African yam bean (AYB) is a neglected legume that can also contribute toward alleviating food insecurity in sub-Saharan Africa.³⁰ It is grown mainly for the nutritious seeds in western Africa while the tubers are utilized in eastern and central Africa. It is also a source of animal feed.³¹ AYB is consumed by some hypertensive, diabetic patients who have cardiovascular diseases in Nigeria.³² The low amount of sodium present in AYB seeds makes them suitable for consumption among hypertensive patients. Also, AYB is the right choice for diabetic patients because the rate of digestion is prolonged, avoiding the accumulation of sugar in the blood.³³ The ability of African yam bean to be used during inter-cropping is of great benefit because it establishes nitrogen fixation in the soil.^34,35 Reported that the lectins extracted from African yam bean are insecticidal.

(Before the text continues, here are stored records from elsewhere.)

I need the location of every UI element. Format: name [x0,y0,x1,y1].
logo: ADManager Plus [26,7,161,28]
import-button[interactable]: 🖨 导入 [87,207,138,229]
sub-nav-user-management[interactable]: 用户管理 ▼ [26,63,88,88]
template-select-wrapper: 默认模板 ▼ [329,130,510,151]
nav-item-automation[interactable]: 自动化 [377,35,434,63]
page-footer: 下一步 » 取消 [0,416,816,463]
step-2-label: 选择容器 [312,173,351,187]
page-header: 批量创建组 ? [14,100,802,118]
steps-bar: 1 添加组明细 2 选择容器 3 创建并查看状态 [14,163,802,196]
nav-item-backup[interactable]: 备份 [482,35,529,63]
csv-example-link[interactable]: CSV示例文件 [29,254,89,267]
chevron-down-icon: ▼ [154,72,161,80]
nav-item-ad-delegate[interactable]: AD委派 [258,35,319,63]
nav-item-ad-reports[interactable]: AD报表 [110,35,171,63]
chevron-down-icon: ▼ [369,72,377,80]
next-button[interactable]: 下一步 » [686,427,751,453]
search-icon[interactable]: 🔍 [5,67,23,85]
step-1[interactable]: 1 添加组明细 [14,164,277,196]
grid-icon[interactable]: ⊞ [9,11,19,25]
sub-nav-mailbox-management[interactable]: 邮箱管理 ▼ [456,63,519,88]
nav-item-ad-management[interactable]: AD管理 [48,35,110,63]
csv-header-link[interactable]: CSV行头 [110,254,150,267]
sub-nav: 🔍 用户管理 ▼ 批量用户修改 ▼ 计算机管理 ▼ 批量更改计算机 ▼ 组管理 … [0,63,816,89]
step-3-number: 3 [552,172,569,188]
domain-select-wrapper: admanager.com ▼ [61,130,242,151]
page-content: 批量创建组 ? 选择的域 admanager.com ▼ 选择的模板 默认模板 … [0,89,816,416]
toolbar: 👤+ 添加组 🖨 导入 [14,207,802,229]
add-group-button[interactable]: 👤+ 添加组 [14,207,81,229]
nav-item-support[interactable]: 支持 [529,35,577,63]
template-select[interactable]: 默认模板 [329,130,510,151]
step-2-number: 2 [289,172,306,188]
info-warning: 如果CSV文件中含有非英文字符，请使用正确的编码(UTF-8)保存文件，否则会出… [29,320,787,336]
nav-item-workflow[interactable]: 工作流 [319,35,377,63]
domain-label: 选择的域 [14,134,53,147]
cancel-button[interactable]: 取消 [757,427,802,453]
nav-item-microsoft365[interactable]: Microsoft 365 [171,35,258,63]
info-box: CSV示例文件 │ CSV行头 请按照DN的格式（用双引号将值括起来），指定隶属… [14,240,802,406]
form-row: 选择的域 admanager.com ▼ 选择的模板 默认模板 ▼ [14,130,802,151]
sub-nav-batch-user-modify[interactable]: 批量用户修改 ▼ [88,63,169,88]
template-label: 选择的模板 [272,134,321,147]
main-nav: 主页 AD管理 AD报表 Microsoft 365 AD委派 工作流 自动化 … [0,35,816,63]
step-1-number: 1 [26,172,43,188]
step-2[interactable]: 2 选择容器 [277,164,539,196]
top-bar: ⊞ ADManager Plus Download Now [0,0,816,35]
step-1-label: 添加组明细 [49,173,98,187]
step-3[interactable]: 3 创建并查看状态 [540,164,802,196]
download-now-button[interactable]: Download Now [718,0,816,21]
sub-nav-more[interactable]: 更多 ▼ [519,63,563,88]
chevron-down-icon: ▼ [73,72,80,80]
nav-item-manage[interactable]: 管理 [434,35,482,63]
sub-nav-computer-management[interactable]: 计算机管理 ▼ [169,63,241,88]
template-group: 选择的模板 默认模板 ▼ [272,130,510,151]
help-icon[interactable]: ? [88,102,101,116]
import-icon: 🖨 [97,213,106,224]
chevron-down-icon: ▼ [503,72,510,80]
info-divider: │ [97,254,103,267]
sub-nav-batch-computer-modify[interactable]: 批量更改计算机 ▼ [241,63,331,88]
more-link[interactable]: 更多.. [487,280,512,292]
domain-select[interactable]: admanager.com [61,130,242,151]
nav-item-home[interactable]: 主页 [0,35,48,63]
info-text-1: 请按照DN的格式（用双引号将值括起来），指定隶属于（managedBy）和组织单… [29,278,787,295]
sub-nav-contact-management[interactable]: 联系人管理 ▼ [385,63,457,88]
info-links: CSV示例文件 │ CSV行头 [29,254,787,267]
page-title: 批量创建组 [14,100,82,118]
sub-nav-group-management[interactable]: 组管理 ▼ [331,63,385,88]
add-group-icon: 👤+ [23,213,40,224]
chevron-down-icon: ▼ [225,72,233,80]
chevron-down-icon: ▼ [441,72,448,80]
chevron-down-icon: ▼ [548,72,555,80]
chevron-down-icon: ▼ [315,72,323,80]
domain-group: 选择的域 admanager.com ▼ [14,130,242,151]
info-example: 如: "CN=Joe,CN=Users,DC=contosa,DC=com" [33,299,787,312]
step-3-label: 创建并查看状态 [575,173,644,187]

Recent findings revealed SNP alleles associated with some nutritional traits and seed size traits have been identified in AYB.^36,37 Other studies recently carried out on AYB include (i) further studies to identify genetic diversity among some AYB accessions toward crop improvement;^36,38,39 (ii) identification of diseases/infections such as bean common mosaic virus (BCMV) which limit the yield of AYB;⁴⁰ (iii) mutation in AYB.^41–43

Despite the amount of research that has been carried out on orphan crops, there is still a long way to go in developing better varieties of these crops without compromising their inherent ability to meet the standards of foods in the food system. Also, the conservation of orphan crop landraces is necessary for additional assessments, and modern breeding initiatives should be used to enhance promising landraces and their attributes.³⁸ We have identified some research gaps (Table 1) for some orphan crops. If these gaps are addressed, then these crops can help in achieving food and nutritional security quickly.

Table 1.

Some orphan crops, their potential trait for crop improvement, research gaps and genome sequence status.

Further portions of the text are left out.